O Estado teve aumento de 49,3% de casos no período. Foram 31 feminicídios em 2021. Em 2022, foram registrados 29 casos. Já em 2023, o número cresceu para 42, se mantendo quase igual em 2024, com 41 crimes. Em 2024, subiu novamente e chegou a 47.
Apenas os estados do Amapá (120,3%), São Paulo (96,4%) e Rondônia (53,8%) tiveram crescimentos maiores no período analisado pela nota técnica.A taxa de feminicídios por 100 mil mulheres também aumentou no Ceará, indo de 0,7 em 2021 para 1 em 2025.
Na sequência, entre 2022 e 2023 e entre 2023 e 2024 o crescimento arrefeceu, ficando na ordem de 1% ao ano. Entretanto, de 2024 a 2025 observou-se um salto novamente, dessa vez de 4,7%.
Para o Fórum, o aumento não pode ser atribuído apenas ao aprimoramento de registros. A pesquisa aponta que houve uma redução de homicídios de ambos os sexos nos últimos anos, enquanto os feminicídios permanecem crescendo.
“O aumento da letalidade nesse contexto sugere dificuldades em interromper trajetórias de violência já conhecidas pelas instituições e aponta para limites na capacidade de prevenção, proteção e resposta do Estado antes que a violência alcance seu desfecho fatal”, afirma.
Essa violência é majoritariamente cometida pelos companheiros das vítimas, sendo eles os autores de 59,4% dos feminicídios do Brasil entre 2021 e 2024. Os ex-companheiros são 21,3% dos algozes. Outros familiares respondem por 10,2% dos casos.
Isso quer dizer que 8 em cada 10 feminicídios foram praticados por homens que mantinham ou já tinham mantido vínculos afetivos com a vítima.
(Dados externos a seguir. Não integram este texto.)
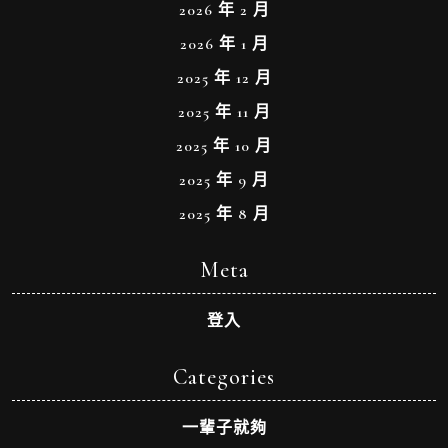
2026 年 2 月
2026 年 1 月
2025 年 12 月
2025 年 11 月
2025 年 10 月
2025 年 9 月
2025 年 8 月
Meta
登入
Categories
一輩子就夠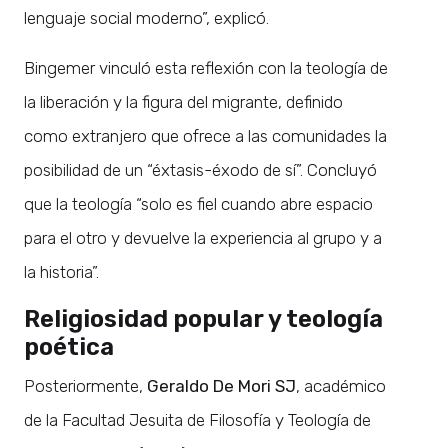
lenguaje social moderno”, explicó.
Bingemer vinculó esta reflexión con la teología de
la liberación y la figura del migrante, definido
como extranjero que ofrece a las comunidades la
posibilidad de un “éxtasis-éxodo de sí”. Concluyó
que la teología “solo es fiel cuando abre espacio
para el otro y devuelve la experiencia al grupo y a
la historia”.
Religiosidad popular y teología
poética
Posteriormente,
Geraldo De Mori SJ
, académico
de la Facultad Jesuita de Filosofía y Teología de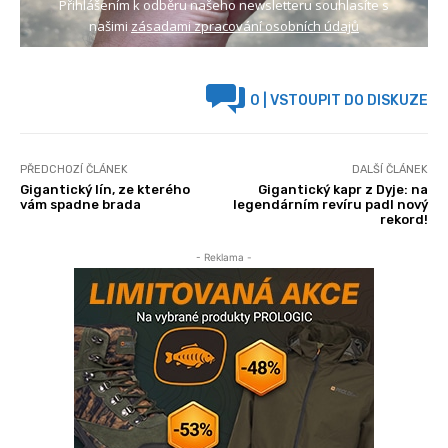
Přihlášením k odběru našeho newsletteru souhlasíte s
našimi
zásadami zpracování osobních údajů
0
| VSTOUPIT DO DISKUZE
PŘEDCHOZÍ ČLÁNEK
DALŠÍ ČLÁNEK
Gigantický lín, ze kterého
Gigantický kapr z Dyje: na
vám spadne brada
legendárním revíru padl nový
rekord!
- Reklama -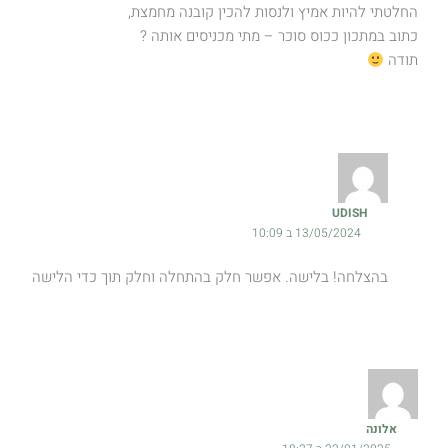
החלטתי להיות אמיץ ולנסות להכין קובנה מחמצת,
כתוב במתכון ככוס סוכר – מתי מכניסים אותה ?
תודה
UDISH
13/05/2024 ב 10:09
בהצלחה! בלישה. אפשר חלק בהתחלה וחלק תוך כדי הלישה
אלונה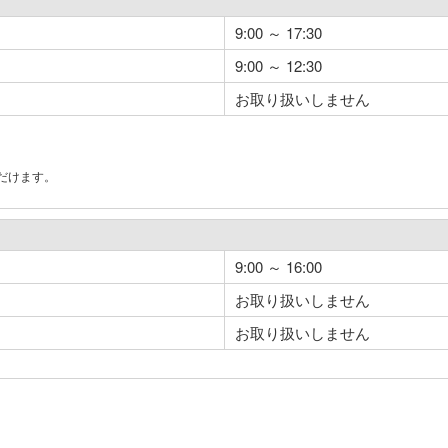
9:00 ～ 17:30
9:00 ～ 12:30
お取り扱いしません
だけます。
。
9:00 ～ 16:00
お取り扱いしません
お取り扱いしません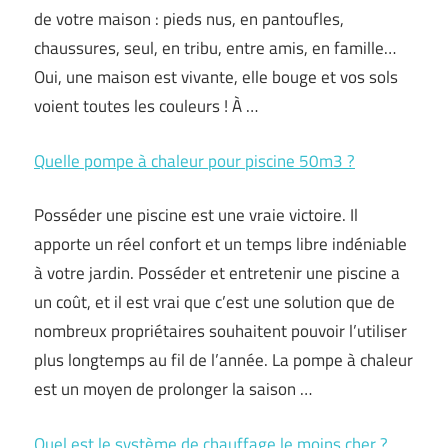
de votre maison : pieds nus, en pantoufles,
chaussures, seul, en tribu, entre amis, en famille…
Oui, une maison est vivante, elle bouge et vos sols
voient toutes les couleurs ! À …
Quelle pompe à chaleur pour piscine 50m3 ?
Posséder une piscine est une vraie victoire. Il
apporte un réel confort et un temps libre indéniable
à votre jardin. Posséder et entretenir une piscine a
un coût, et il est vrai que c’est une solution que de
nombreux propriétaires souhaitent pouvoir l’utiliser
plus longtemps au fil de l’année. La pompe à chaleur
est un moyen de prolonger la saison …
Quel est le système de chauffage le moins cher ?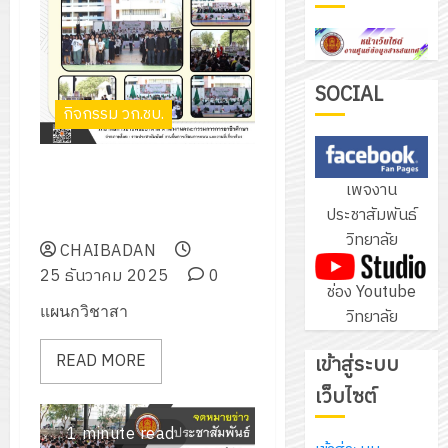
ฝึก
PLC
3
สำหรับ
เขียน
SOCIAL
โปรแกรม
กิจกรรม วก.ชบ.
โครงการ
ให้
ฝึก
กับ
อบรม
โครงการกิจกรรมเสริมทักษะ
แผนก
เพจงาน
ลูก
ภาษาอังกฤษ (คริสต์มาส) ประจำ
4
วิชา
ประชาสัมพันธ์
เสือ
ปีการศึกษา 2568
อิเล็กทรอ
วิทยาลัย
จิต
CHAIBADAN
โดย
อาสา
โครงการ
25 ธันวาคม 2025
0
ได้
พระราชท
ช่อง Youtube
สัมมนา
รับ
แผนกวิชาสา
ใน
วิทยาลัย
ระหว่าง
การ
สถาน
ครู
5
สนับสนุน
READ MORE
เข้าสู่ระบบ
ศึกษา
ที่
จาก
ประจำ
เว็บไซต์
ปรึกษา
บริษัท
ปี
และ
เนรมิต
มิ
1 minute read
การ
ผู้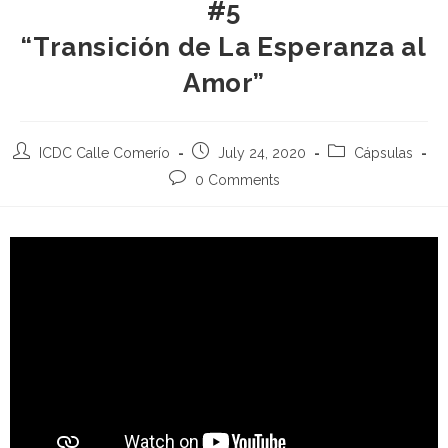
#5
“Transición de La Esperanza al
Amor”
ICDC Calle Comerío
July 24, 2020
Cápsulas
0 Comments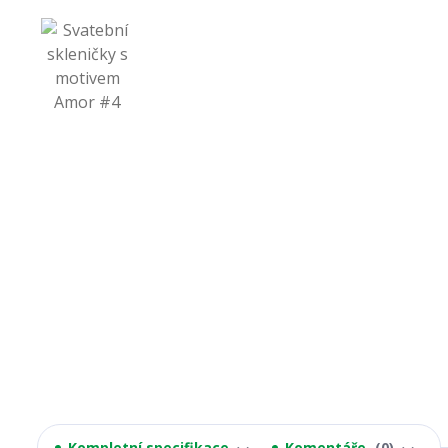
Kompletní specifikace
Komentáře
0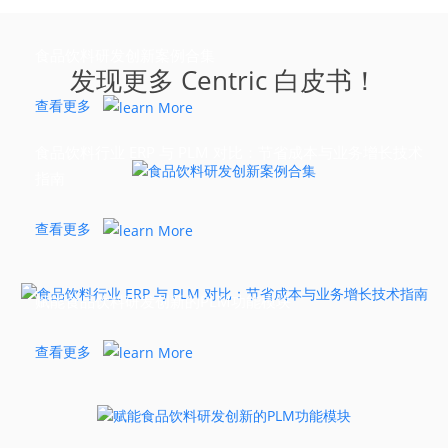
食品饮料研发创新案例合集
发现更多 Centric 白皮书！
查看更多
食品饮料行业 ERP 与 PLM 对比：节省成本与业务增长技术
指南
查看更多
赋能食品饮料研发创新的PLM功能模块
查看更多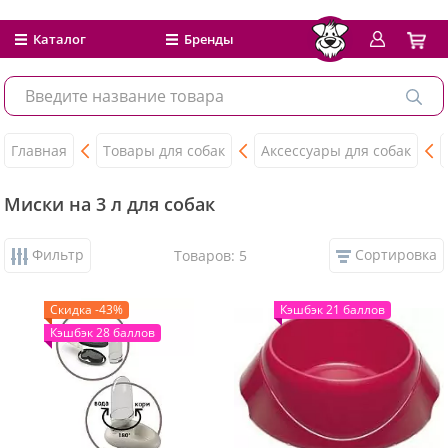
Каталог
Бренды
Главная
Товары для собак
Аксессуары для собак
Миски на 3 л для собак
Фильтр
Сортировка
Товаров: 5
Скидка -43%
Кэшбэк 21 баллов
Кэшбэк 28 баллов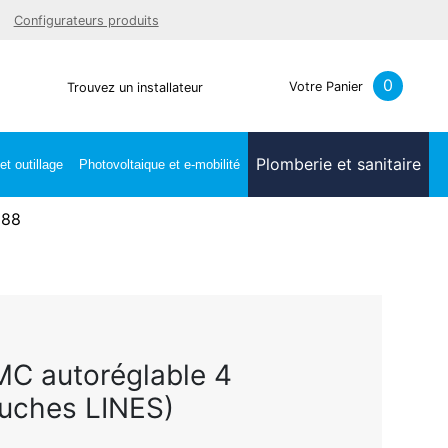
Facebook
Youtube
LinkedIn
Instagra
Configurateurs produits
0
Votre Panier
Trouvez un installateur
Plomberie et sanitaire
t outillage
Photovoltaique et e-mobilité
288
MC autoréglable 4
ouches LINES)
Apenas 4,9% das mulheres foram mortas por desconhecidos.
A nota técnica também informa que a maior parte dos casos ocorre na residência da vítima (66,3%). A via pública aparece em segundo lugar, com 19,2% dos registros, enquanto estabelecimentos comerciais ou financeiros (3,4%), áreas rurais (2,2%), sítios e fazendas (2,0%) e hospitais (1,4%) representam percentuais significativamente menores.
“A centralidade da residência como cenário do crime é mais um elemento que mostra que estamos diante de uma violência enraizada no cotidiano doméstico, no interior de relações afetivas e familiares”, diz o texto do estudo.